Instructions to follow: In your copy, leave out all pictures and reproduce every entry exactly.

Material provided:
◆ ◆ ◆ ◆

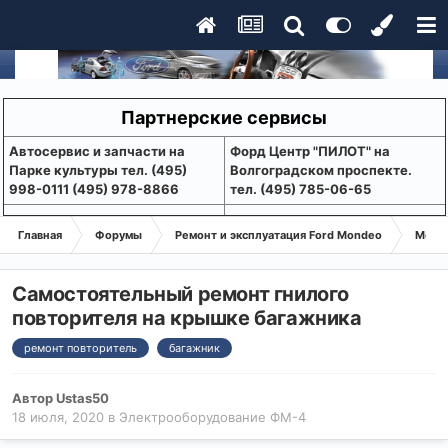
Партнерские сервисы
Aвтосервис и запчасти на
Форд Центр "ПИЛОТ" на
Парке культуры тел. (495)
Волгоградском проспекте.
998-0111 (495) 978-8866
тел. (495) 785-06-65
Главная
Форумы
Ремонт и эксплуатация Ford Mondeo
Монде
Самостоятельный ремонт гнилого
повторителя на крышке багажника
ремонт повторитель
багажник
Автор
Ustas50
18 июля, 2020
в
Электрооборудование ФМ-4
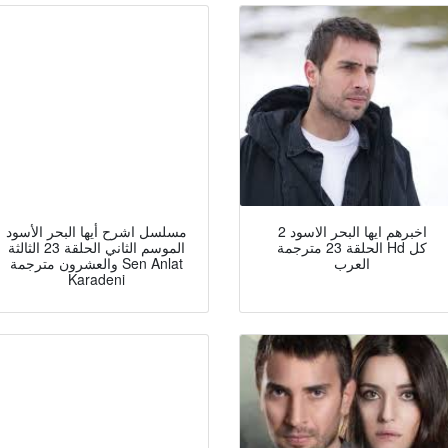
اخبرهم ايها البحر الاسود 2
مسلسل اشرح أيها البحر الأسود
الحلقة 23 مترجمة Hd كل
الموسم الثاني الحلقة 23 الثالثة
العرب
والعشرون مترجمة Sen Anlat
Karadeni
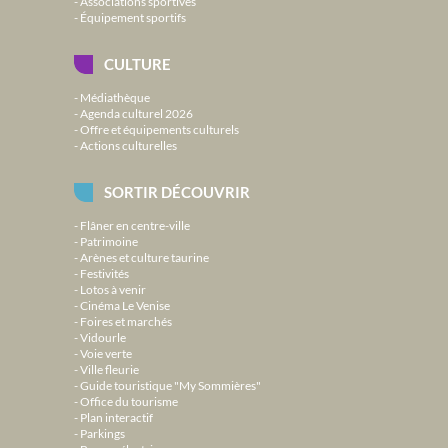
Associations sportives
Équipement sportifs
CULTURE
Médiathèque
Agenda culturel 2026
Offre et équipements culturels
Actions culturelles
SORTIR DÉCOUVRIR
Flâner en centre-ville
Patrimoine
Arènes et culture taurine
Festivités
Lotos à venir
Cinéma Le Venise
Foires et marchés
Vidourle
Voie verte
Ville fleurie
Guide touristique "My Sommières"
Office du tourisme
Plan interactif
Parkings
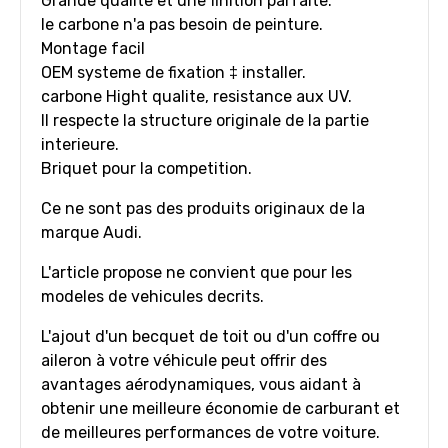
Grande qualite et une finition parfaite.
le carbone n'a pas besoin de peinture.
Montage facil
OEM systeme de fixation ‡ installer.
carbone Hight qualite, resistance aux UV.
Il respecte la structure originale de la partie
interieure.
Briquet pour la competition.
Ce ne sont pas des produits originaux de la
marque Audi.
L'article propose ne convient que pour les
modeles de vehicules decrits.
L'ajout d'un becquet de toit ou d'un coffre ou
aileron à votre véhicule peut offrir des
avantages aérodynamiques, vous aidant à
obtenir une meilleure économie de carburant et
de meilleures performances de votre voiture.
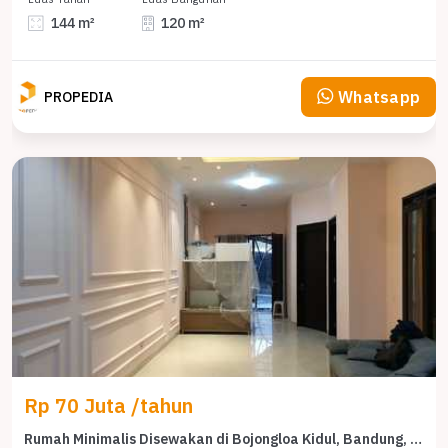
144 m²
120 m²
Whatsapp
PROPEDIA
Rp 70 Juta /tahun
Rumah Minimalis Disewakan di Bojongloa Kidul, Bandung, Harga Ekonomis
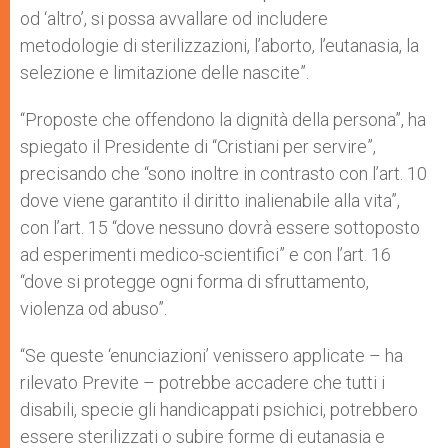
od ‘altro’, si possa avvallare od includere
metodologie di sterilizzazioni, l’aborto, l’eutanasia, la
selezione e limitazione delle nascite”.
“Proposte che offendono la dignità della persona”, ha
spiegato il Presidente di “Cristiani per servire”,
precisando che “sono inoltre in contrasto con l’art. 10
dove viene garantito il diritto inalienabile alla vita”,
con l’art. 15 “dove nessuno dovrà essere sottoposto
ad esperimenti medico-scientifici” e con l’art. 16
“dove si protegge ogni forma di sfruttamento,
violenza od abuso”.
“Se queste ‘enunciazioni’ venissero applicate – ha
rilevato Previte – potrebbe accadere che tutti i
disabili, specie gli handicappati psichici, potrebbero
essere sterilizzati o subire forme di eutanasia e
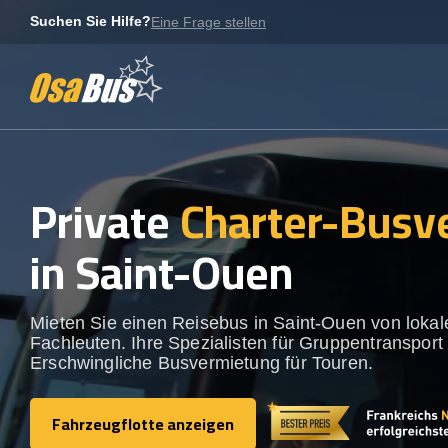
Skip
Suchen Sie Hilfe?
Eine Frage stellen
to
content
Private
Charter-Busv
in Saint-Ouen
Mieten Sie einen Reisebus in Saint-Ouen von lokal
Fachleuten. Ihre Spezialisten für Gruppentransport 
Erschwingliche Busvermietung für Touren.
Fahrzeugflotte anzeigen
Fahrzeugflotte anzeigen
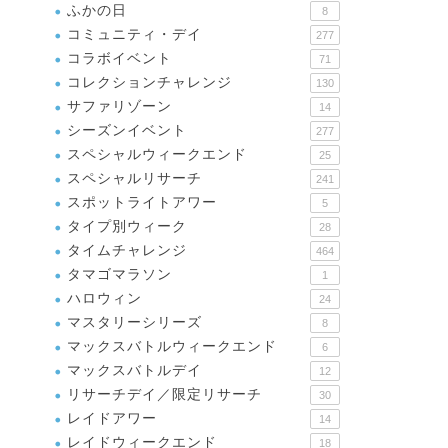
ふかの日
8
コミュニティ・デイ
277
コラボイベント
71
コレクションチャレンジ
130
サファリゾーン
14
シーズンイベント
277
スペシャルウィークエンド
25
スペシャルリサーチ
241
スポットライトアワー
5
タイプ別ウィーク
28
タイムチャレンジ
464
タマゴマラソン
1
ハロウィン
24
マスタリーシリーズ
8
マックスバトルウィークエンド
6
マックスバトルデイ
12
リサーチデイ／限定リサーチ
30
レイドアワー
14
レイドウィークエンド
18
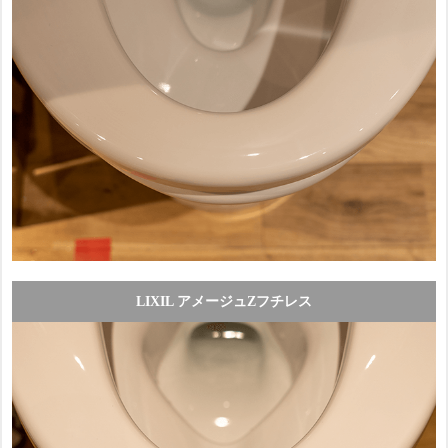
LIXIL アメージュZフチレス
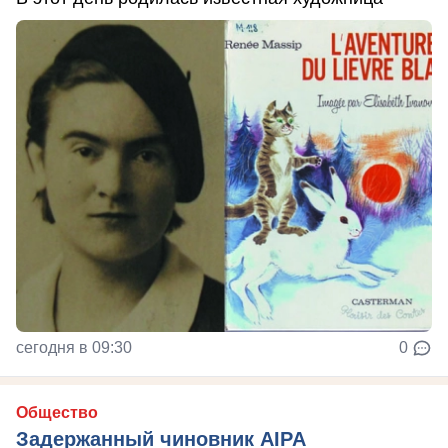
сегодня в 09:30
0
Общество
Задержанный чиновник AIPA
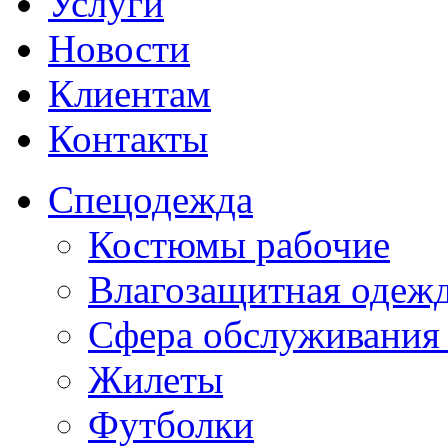
Услуги
Новости
Клиентам
Контакты
Спецодежда
Костюмы рабочие
Влагозащитная одеж
Сфера обслуживания
Жилеты
Футболки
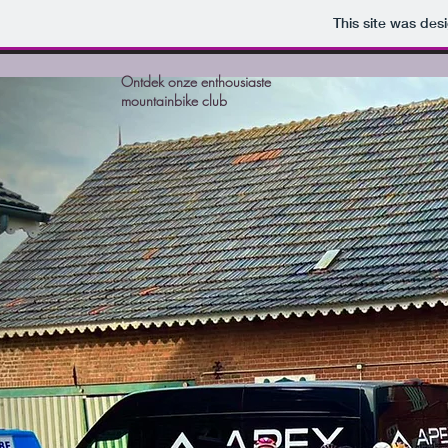
This site was des
Ontdek onze enthousiaste
mountainbike club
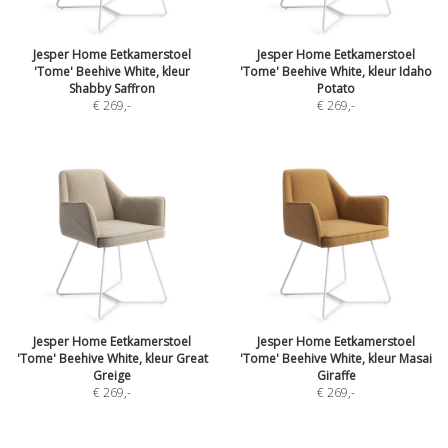
Jesper Home Eetkamerstoel
Jesper Home Eetkamerstoel
'Tome' Beehive White, kleur
'Tome' Beehive White, kleur Idaho
Shabby Saffron
Potato
€ 269
,-
€ 269
,-
Jesper Home Eetkamerstoel
Jesper Home Eetkamerstoel
'Tome' Beehive White, kleur Great
'Tome' Beehive White, kleur Masai
Greige
Giraffe
€ 269
,-
€ 269
,-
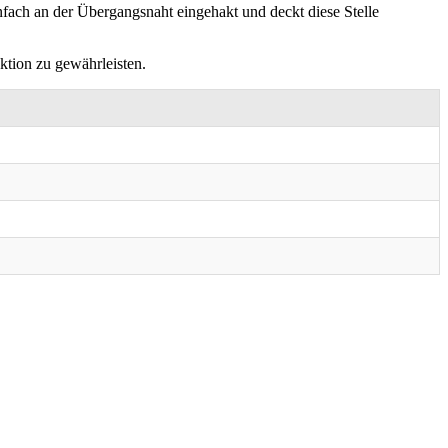
nfach an der Übergangsnaht eingehakt und deckt diese Stelle
ktion zu gewährleisten.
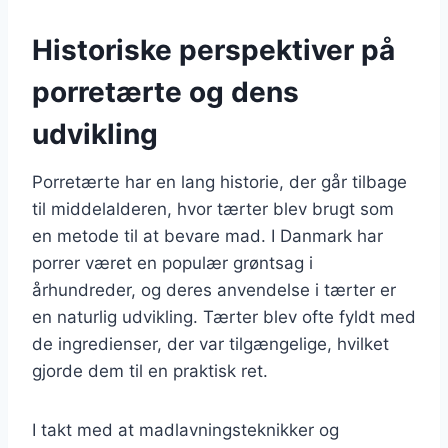
Historiske perspektiver på
porretærte og dens
udvikling
Porretærte har en lang historie, der går tilbage
til middelalderen, hvor tærter blev brugt som
en metode til at bevare mad. I Danmark har
porrer været en populær grøntsag i
århundreder, og deres anvendelse i tærter er
en naturlig udvikling. Tærter blev ofte fyldt med
de ingredienser, der var tilgængelige, hvilket
gjorde dem til en praktisk ret.
I takt med at madlavningsteknikker og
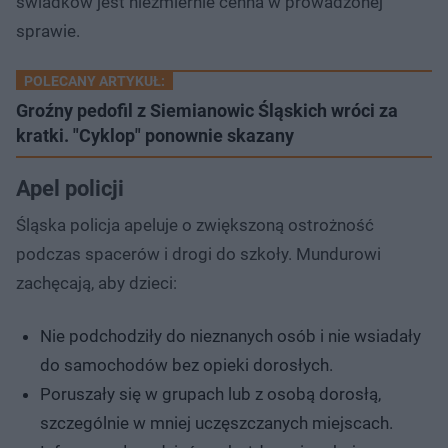
świadków jest niezmiernie cenna w prowadzonej
sprawie.
POLECANY ARTYKUŁ:
Groźny pedofil z Siemianowic Śląskich wróci za
kratki. "Cyklop" ponownie skazany
Apel policji
Śląska policja apeluje o zwiększoną ostrożność
podczas spacerów i drogi do szkoły. Mundurowi
zachęcają, aby dzieci:
Nie podchodziły do nieznanych osób i nie wsiadały
do samochodów bez opieki dorosłych.
Poruszały się w grupach lub z osobą dorosłą,
szczególnie w mniej uczęszczanych miejscach.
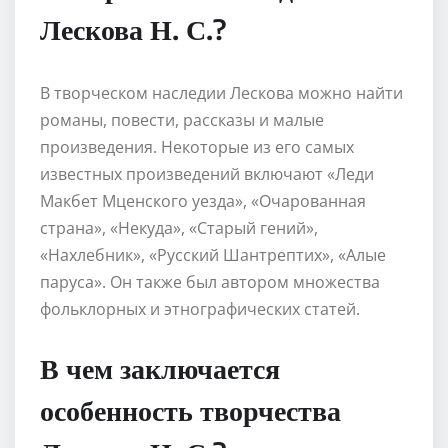
Лескова Н. С.?
В творческом наследии Лескова можно найти
романы, повести, рассказы и малые
произведения. Некоторые из его самых
известных произведений включают «Леди
Макбет Мценского уезда», «Очарованная
страна», «Некуда», «Старый гений»,
«Нахлебник», «Русский Шантрептих», «Алые
паруса». Он также был автором множества
фольклорных и этнографических статей.
В чем заключается
особенность творчества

◆ ◆ ◆ ◆

Solution:
Партнерские сервисы
Aвтосервис и запчасти на
Форд Центр "ПИЛОТ" на
Парке культуры тел. (495)
Волгоградском проспекте.
998-0111 (495) 978-8866
тел. (495) 785-06-65
Главная
Форумы
Ремонт и эксплуатация Ford Mondeo
Монде
Самостоятельный ремонт гнилого
повторителя на крышке багажника
ремонт повторитель
багажник
Автор
Ustas50
18 июля, 2020
в
Электрооборудование ФМ-4
اخبرهم ايها البحر الاسود 2
مسلسل اشرح أيها البحر الأسود
الحلقة 23 مترجمة Hd كل
الموسم الثاني الحلقة 23 الثالثة
العرب
والعشرون مترجمة Sen Anlat
Karadeni
Associations sportives
Équipement sportifs
CULTURE
Médiathèque
Agenda culturel 2026
Offre et équipements culturels
Actions culturelles
SORTIR DÉCOUVRIR
Flâner en centre-ville
Patrimoine
Arènes et culture taurine
Festivités
Lotos à venir
Cinéma Le Venise
Foires et marchés
Vidourle
Voie verte
Ville fleurie
Guide touristique "My Sommières"
Office du tourisme
Plan interactif
Parkings
Grande qualite et une finition parfaite.
le carbone n'a pas besoin de peinture.
Montage facil
OEM systeme de fixation ‡ installer.
carbone Hight qualite, resistance aux UV.
Il respecte la structure originale de la partie
interieure.
Briquet pour la competition.
Ce ne sont pas des produits originaux de la
marque Audi.
L'article propose ne convient que pour les
modeles de vehicules decrits.
L'ajout d'un becquet de toit ou d'un coffre ou
aileron à votre véhicule peut offrir des
avantages aérodynamiques, vous aidant à
obtenir une meilleure économie de carburant et
de meilleures performances de votre voiture.
144 m²
120 m²
Whatsapp
PROPEDIA
Rp 70 Juta /tahun
Rumah Minimalis Disewakan di Bojongloa Kidul, Bandung, Harga Ekonomis
od ‘altro’, si possa avvallare od includere
metodologie di sterilizzazioni, l’aborto, l’eutanasia, la
selezione e limitazione delle nascite”.
“Proposte che offendono la dignità della persona”, ha
spiegato il Presidente di “Cristiani per servire”,
precisando che “sono inoltre in contrasto con l’art. 10
dove viene garantito il diritto inalienabile alla vita”,
con l’art. 15 “dove nessuno dovrà essere sottoposto
ad esperimenti medico-scientifici” e con l’art. 16
“dove si protegge ogni forma di sfruttamento,
violenza od abuso”.
“Se queste ‘enunciazioni’ venissero applicate – ha
rilevato Previte – potrebbe accadere che tutti i
disabili, specie gli handicappati psichici, potrebbero
essere sterilizzati o subire forme di eutanasia e
Skip
Suchen Sie Hilfe?
Eine Frage stellen
to
content
Private
Charter-Busv
in Saint-Ouen
Mieten Sie einen Reisebus in Saint-Ouen von lokal
Fachleuten. Ihre Spezialisten für Gruppentransport 
Erschwingliche Busvermietung für Touren.
Fahrzeugflotte anzeigen
Fahrzeugflotte anzeigen
ふかの日
8
コミュニティ・デイ
277
コラボイベント
71
コレクションチャレンジ
130
サファリゾーン
14
シーズンイベント
277
スペシャルウィークエンド
25
スペシャルリサーチ
241
スポットライトアワー
5
タイプ別ウィーク
28
タイムチャレンジ
464
タマゴマラソン
1
ハロウィン
24
マスタリーシリーズ
8
マックスバトルウィークエンド
6
マックスバトルデイ
12
リサーチデイ／限定リサーチ
30
レイドアワー
14
レイドウィークエンド
18
LIXIL アメージュZフチレス
сегодня в 09:30
0
Общество
Задержанный чиновник AIPA
Услуги
Новости
Клиентам
Контакты
Спецодежда
Костюмы рабочие
Влагозащитная одеж
Сфера обслуживания
Жилеты
Футболки
This site was des
Ontdek onze enthousiaste
mountainbike club
Jesper Home Eetkamerstoel
Jesper Home Eetkamerstoel
'Tome' Beehive White, kleur
'Tome' Beehive White, kleur Idaho
Shabby Saffron
Potato
€ 269
,-
€ 269
,-
Jesper Home Eetkamerstoel
Jesper Home Eetkamerstoel
'Tome' Beehive White, kleur Great
'Tome' Beehive White, kleur Masai
Greige
Giraffe
€ 269
,-
€ 269
,-
nfach an der Übergangsnaht eingehakt und deckt diese Stelle
ktion zu gewährleisten.
Historiske perspektiver på
porretærte og dens
udvikling
Porretærte har en lang historie, der går tilbage
til middelalderen, hvor tærter blev brugt som
en metode til at bevare mad. I Danmark har
porrer været en populær grøntsag i
århundreder, og deres anvendelse i tærter er
en naturlig udvikling. Tærter blev ofte fyldt med
de ingredienser, der var tilgængelige, hvilket
gjorde dem til en praktisk ret.
I takt med at madlavningsteknikker og
świadków jest niezmiernie cenna w prowadzonej
sprawie.
POLECANY ARTYKUŁ:
Groźny pedofil z Siemianowic Śląskich wróci za
kratki. "Cyklop" ponownie skazany
Apel policji
Śląska policja apeluje o zwiększoną ostrożność
podczas spacerów i drogi do szkoły. Mundurowi
zachęcają, aby dzieci:
Nie podchodziły do nieznanych osób i nie wsiadały
do samochodów bez opieki dorosłych.
Poruszały się w grupach lub z osobą dorosłą,
szczególnie w mniej uczęszczanych miejscach.
Лескова Н. С.?
В творческом наследии Лескова можно найти
романы, повести, рассказы и малые
произведения. Некоторые из его самых
известных произведений включают «Леди
Макбет Мценского уезда», «Очарованная
страна», «Некуда», «Старый гений»,
«Нахлебник», «Русский Шантрептих», «Алые
паруса». Он также был автором множества
фольклорных и этнографических статей.
В чем заключается
особенность творчества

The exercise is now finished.